**Exercise directions:** Quote the records exactly, starting at the first line and stopping after the line with "Housing Authority (393, 2218)"; skip the pictures.
***** Data for the task
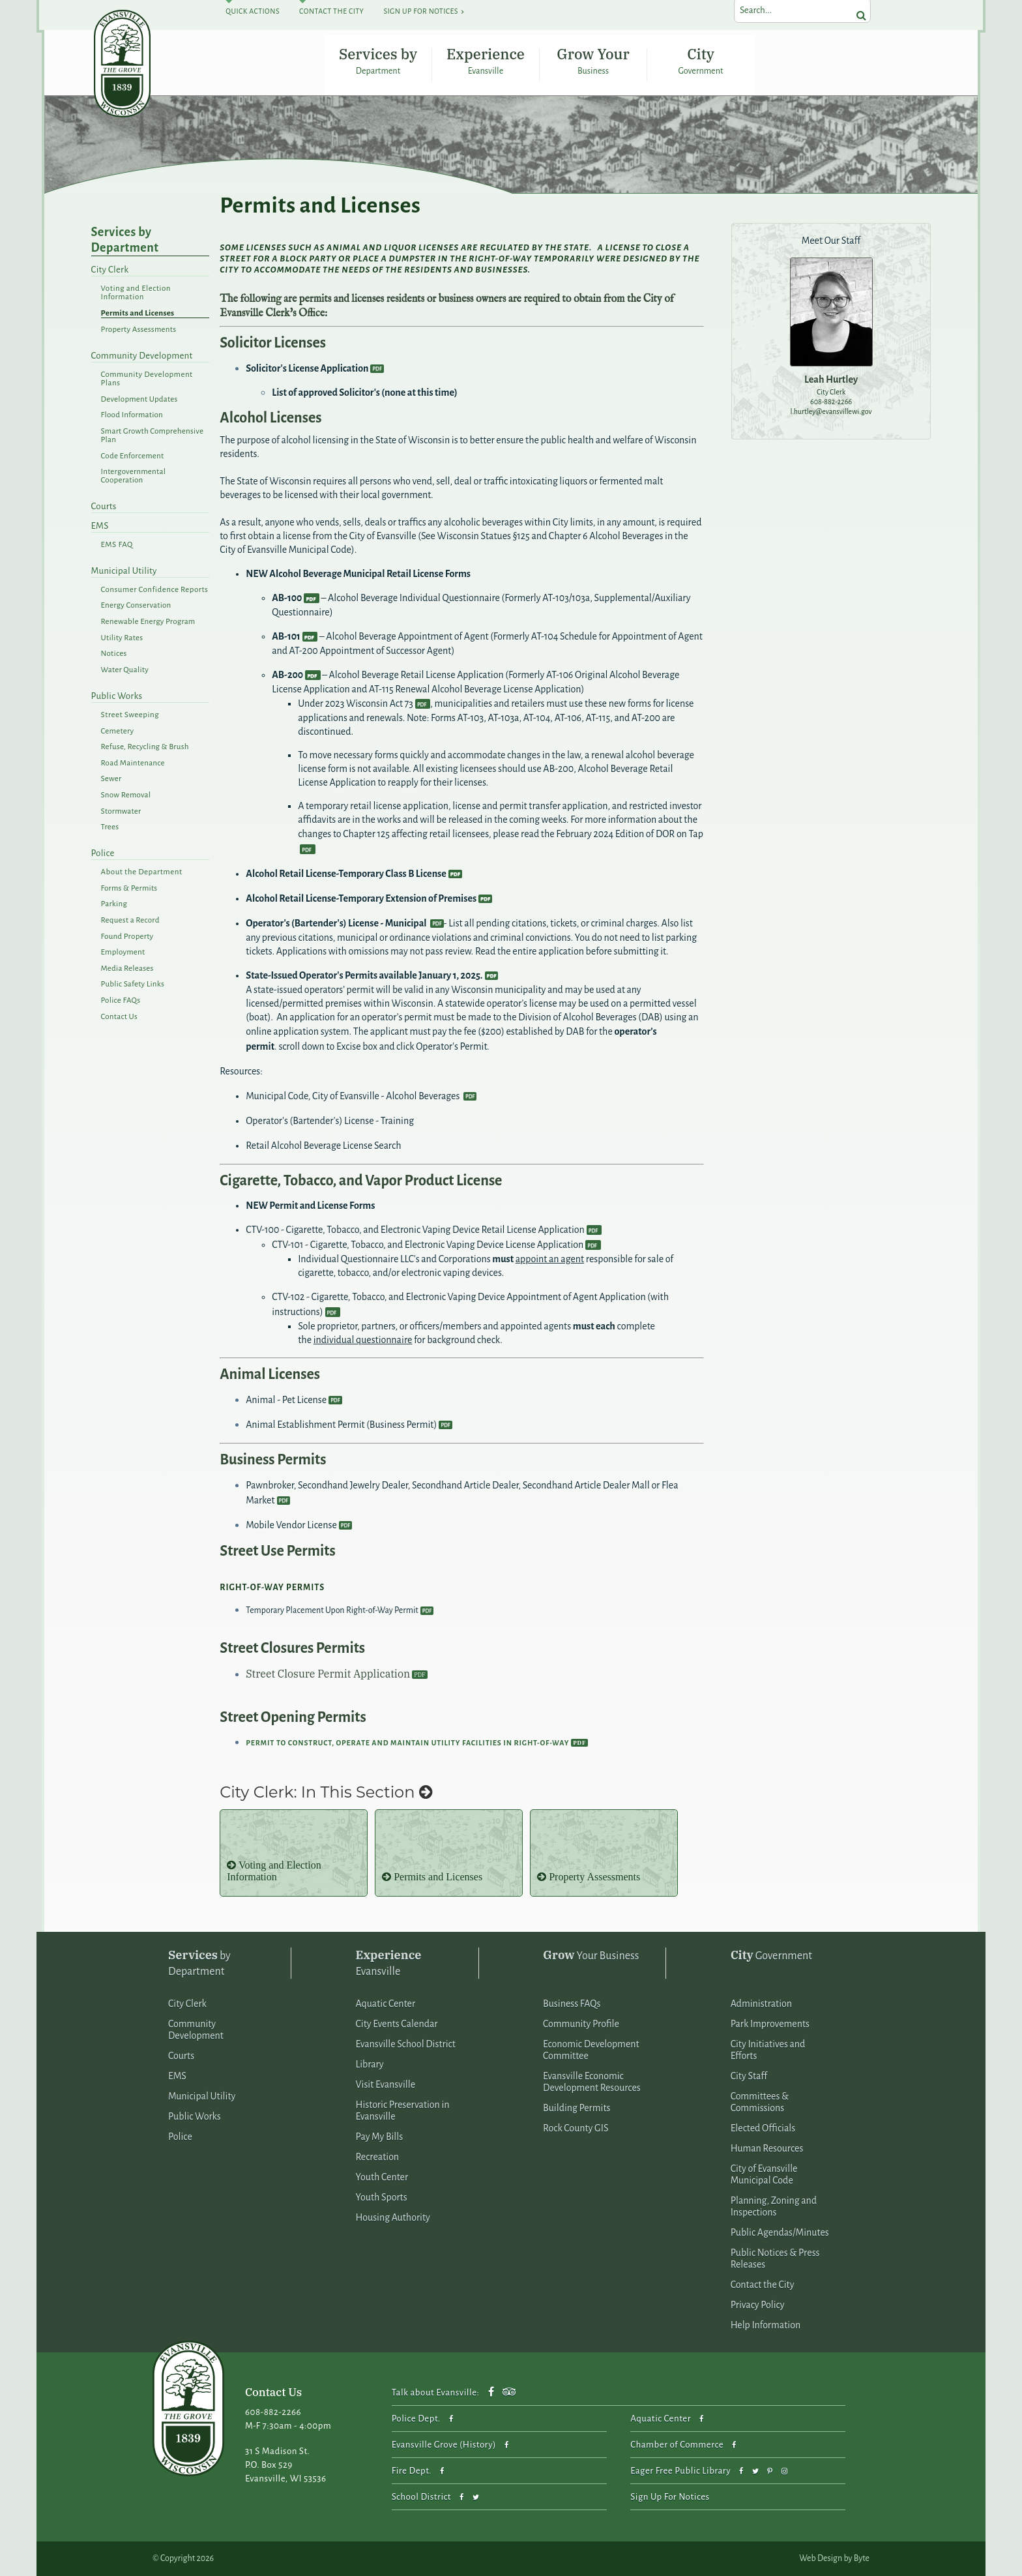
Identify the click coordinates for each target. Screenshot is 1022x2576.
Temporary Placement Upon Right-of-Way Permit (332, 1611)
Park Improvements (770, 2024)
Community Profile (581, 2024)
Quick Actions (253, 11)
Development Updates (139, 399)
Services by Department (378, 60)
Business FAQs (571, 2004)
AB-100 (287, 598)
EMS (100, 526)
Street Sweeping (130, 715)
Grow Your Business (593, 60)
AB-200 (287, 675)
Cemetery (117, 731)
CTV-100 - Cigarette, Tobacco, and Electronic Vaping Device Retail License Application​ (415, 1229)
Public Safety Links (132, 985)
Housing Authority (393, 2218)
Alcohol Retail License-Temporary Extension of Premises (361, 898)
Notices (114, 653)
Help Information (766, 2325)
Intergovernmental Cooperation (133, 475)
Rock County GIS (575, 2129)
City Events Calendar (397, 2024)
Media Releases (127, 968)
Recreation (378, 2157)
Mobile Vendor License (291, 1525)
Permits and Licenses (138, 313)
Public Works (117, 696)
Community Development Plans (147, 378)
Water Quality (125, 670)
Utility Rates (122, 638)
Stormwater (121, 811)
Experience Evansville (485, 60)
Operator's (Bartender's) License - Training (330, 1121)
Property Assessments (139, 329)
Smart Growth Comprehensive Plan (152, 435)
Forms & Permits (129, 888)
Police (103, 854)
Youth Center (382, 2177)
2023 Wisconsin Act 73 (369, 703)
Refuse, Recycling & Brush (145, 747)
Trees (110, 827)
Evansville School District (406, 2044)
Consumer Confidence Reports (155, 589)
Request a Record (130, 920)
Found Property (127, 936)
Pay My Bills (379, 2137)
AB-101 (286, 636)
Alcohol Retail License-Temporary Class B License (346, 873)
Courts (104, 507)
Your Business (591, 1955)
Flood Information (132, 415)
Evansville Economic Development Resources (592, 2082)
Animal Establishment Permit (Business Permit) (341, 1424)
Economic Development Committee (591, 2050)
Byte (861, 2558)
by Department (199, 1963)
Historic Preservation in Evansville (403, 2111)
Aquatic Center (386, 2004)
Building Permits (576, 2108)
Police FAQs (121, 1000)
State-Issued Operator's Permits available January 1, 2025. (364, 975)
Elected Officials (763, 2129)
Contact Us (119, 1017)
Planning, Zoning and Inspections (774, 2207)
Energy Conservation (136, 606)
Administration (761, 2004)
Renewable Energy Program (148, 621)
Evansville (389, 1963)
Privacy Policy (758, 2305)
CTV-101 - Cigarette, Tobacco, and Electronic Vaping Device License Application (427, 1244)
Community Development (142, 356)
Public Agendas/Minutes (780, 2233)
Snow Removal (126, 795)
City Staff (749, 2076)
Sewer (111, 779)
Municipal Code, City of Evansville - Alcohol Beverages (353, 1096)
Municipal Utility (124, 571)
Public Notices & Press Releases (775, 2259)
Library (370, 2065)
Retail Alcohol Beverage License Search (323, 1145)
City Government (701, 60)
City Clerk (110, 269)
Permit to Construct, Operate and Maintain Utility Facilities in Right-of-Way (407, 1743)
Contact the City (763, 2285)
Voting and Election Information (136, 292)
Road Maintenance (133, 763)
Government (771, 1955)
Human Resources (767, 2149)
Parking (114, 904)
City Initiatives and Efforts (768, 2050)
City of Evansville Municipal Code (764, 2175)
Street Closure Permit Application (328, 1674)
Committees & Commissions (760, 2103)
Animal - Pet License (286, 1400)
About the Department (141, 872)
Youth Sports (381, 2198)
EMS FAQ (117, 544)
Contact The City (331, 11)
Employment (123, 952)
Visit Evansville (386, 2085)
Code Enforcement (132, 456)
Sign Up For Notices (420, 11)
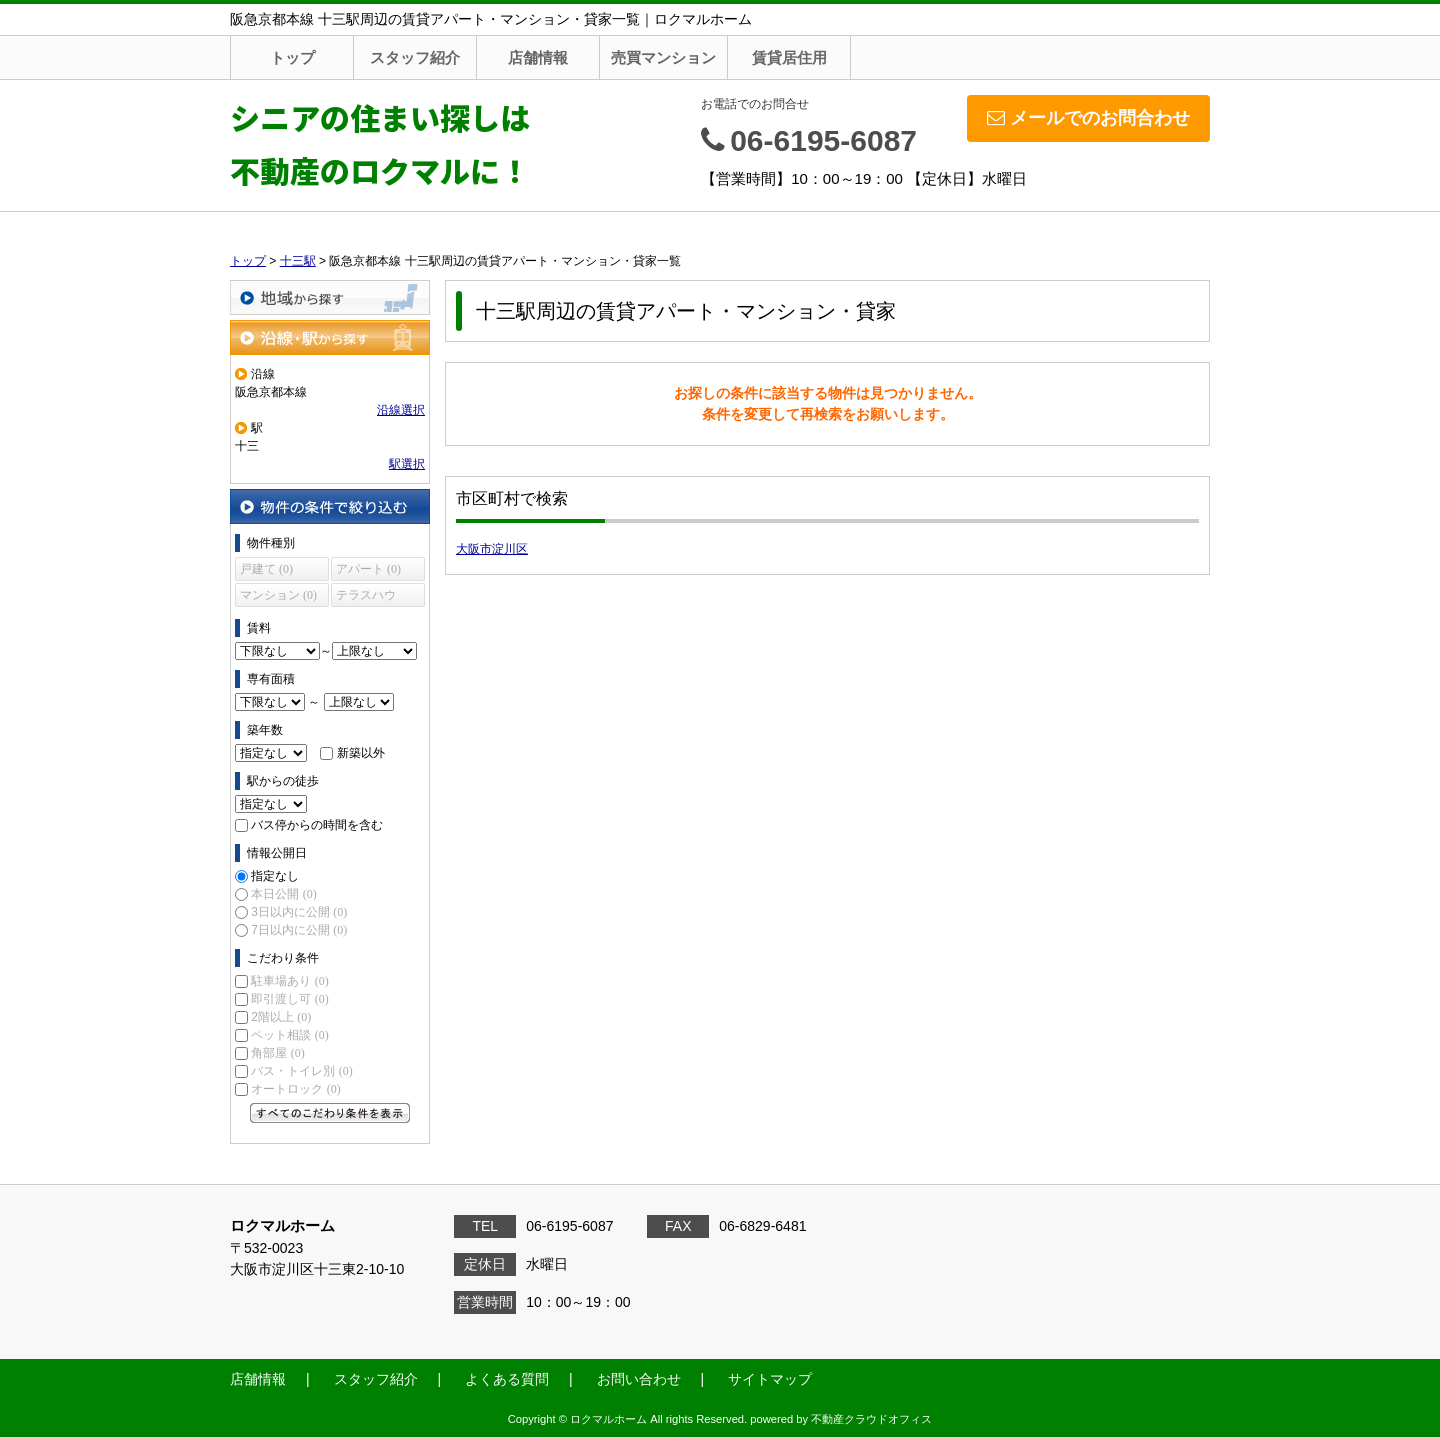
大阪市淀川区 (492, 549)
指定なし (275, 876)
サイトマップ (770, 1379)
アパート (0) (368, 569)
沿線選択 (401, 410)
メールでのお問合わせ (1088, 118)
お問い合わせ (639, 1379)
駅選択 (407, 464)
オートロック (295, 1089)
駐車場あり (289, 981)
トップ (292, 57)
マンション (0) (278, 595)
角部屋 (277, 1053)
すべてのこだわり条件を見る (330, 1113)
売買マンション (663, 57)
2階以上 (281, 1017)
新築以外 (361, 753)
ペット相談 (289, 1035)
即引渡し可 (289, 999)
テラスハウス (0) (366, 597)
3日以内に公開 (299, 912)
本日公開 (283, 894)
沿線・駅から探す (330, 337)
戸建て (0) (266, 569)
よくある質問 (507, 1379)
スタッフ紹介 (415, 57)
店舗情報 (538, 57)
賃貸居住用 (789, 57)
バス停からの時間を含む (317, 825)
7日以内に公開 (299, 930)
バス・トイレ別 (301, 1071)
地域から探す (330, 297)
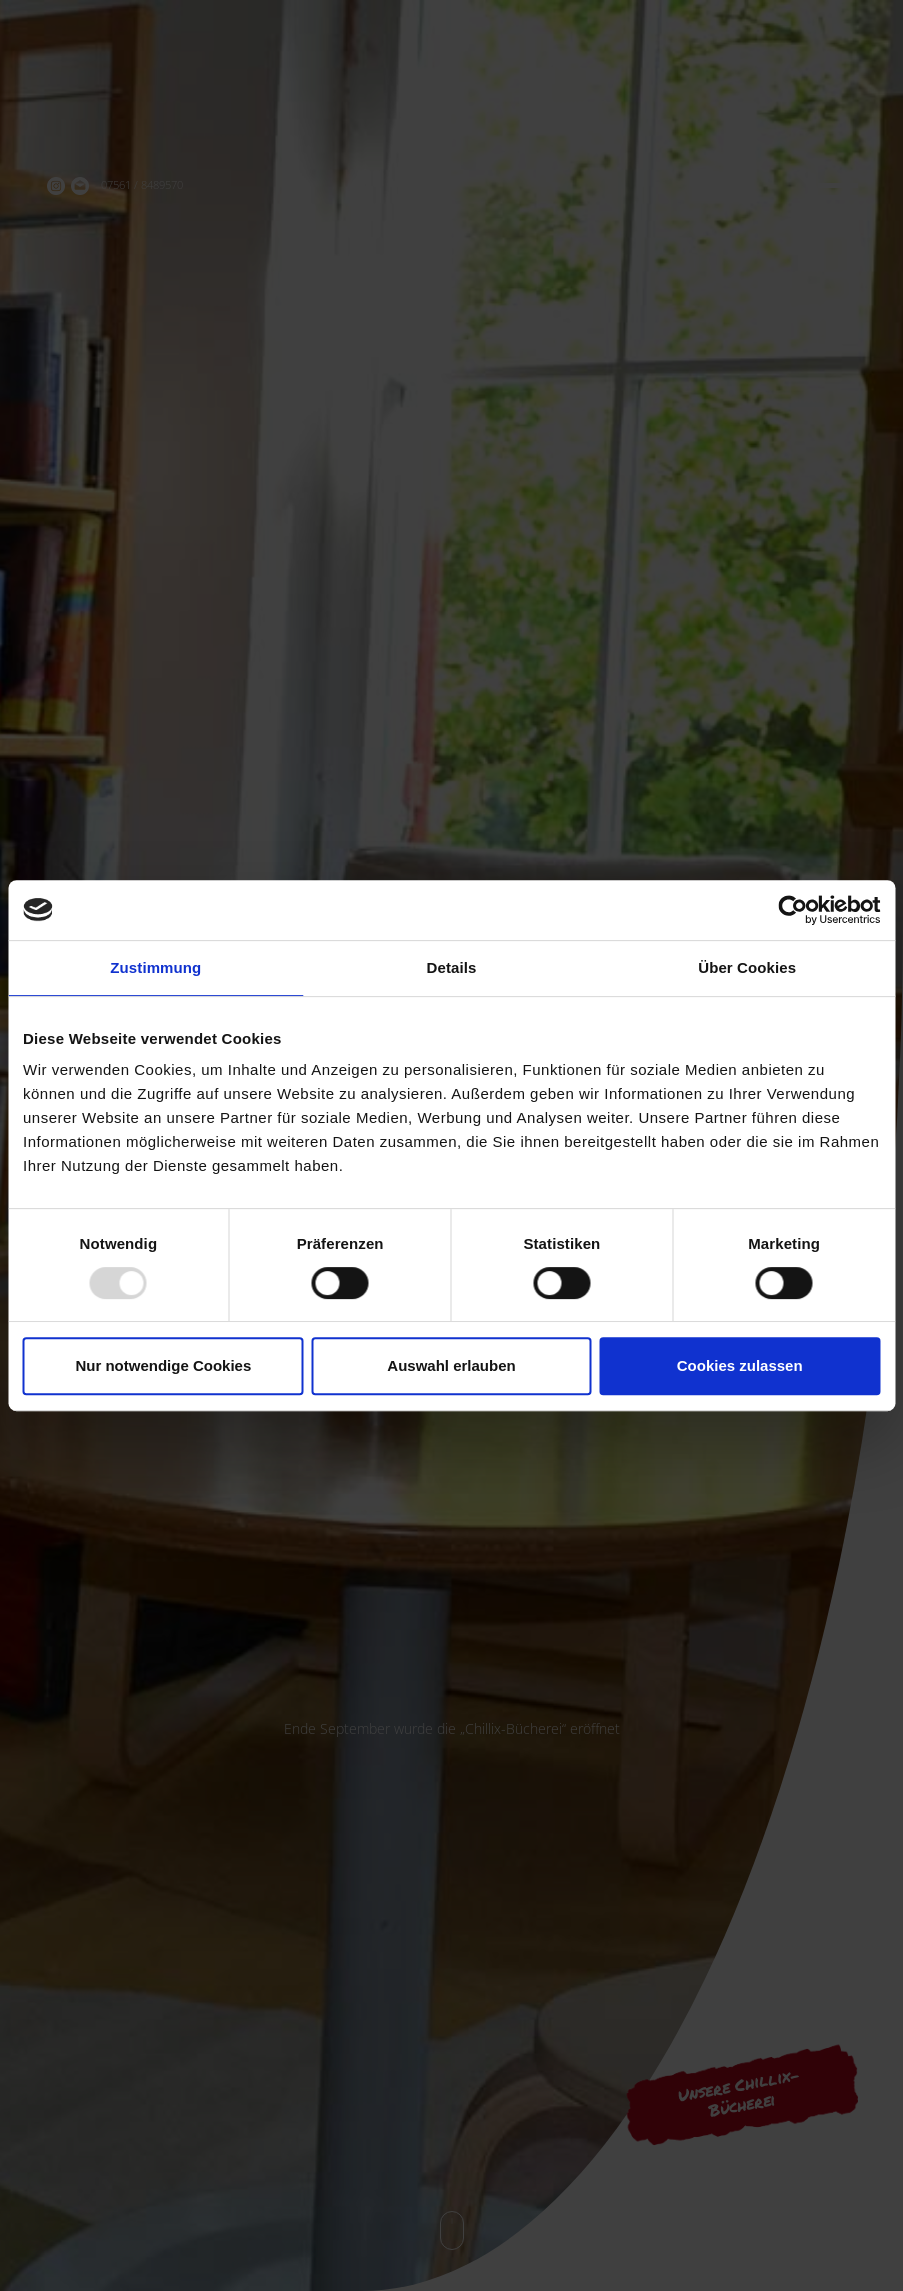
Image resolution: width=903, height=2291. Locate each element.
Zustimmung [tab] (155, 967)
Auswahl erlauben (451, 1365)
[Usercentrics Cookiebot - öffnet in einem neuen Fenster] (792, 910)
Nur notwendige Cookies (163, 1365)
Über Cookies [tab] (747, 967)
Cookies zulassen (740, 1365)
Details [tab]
**********
**Answer to the exercise:**
Identify the click coordinates for each target. Screenshot is 1022x2576.
Temporary Placement Upon Right-of-Way Permit (332, 1611)
Park Improvements (770, 2024)
Community Profile (581, 2024)
Quick Actions (253, 11)
Development Updates (139, 399)
Services by Department (378, 60)
Business FAQs (571, 2004)
AB-100 (287, 598)
EMS (100, 526)
Street Sweeping (130, 715)
Grow Your Business (593, 60)
AB-200 (287, 675)
Cemetery (117, 731)
CTV-100 - Cigarette, Tobacco, and Electronic Vaping Device Retail License Application​ (415, 1229)
Public Safety Links (132, 985)
Housing Authority (393, 2218)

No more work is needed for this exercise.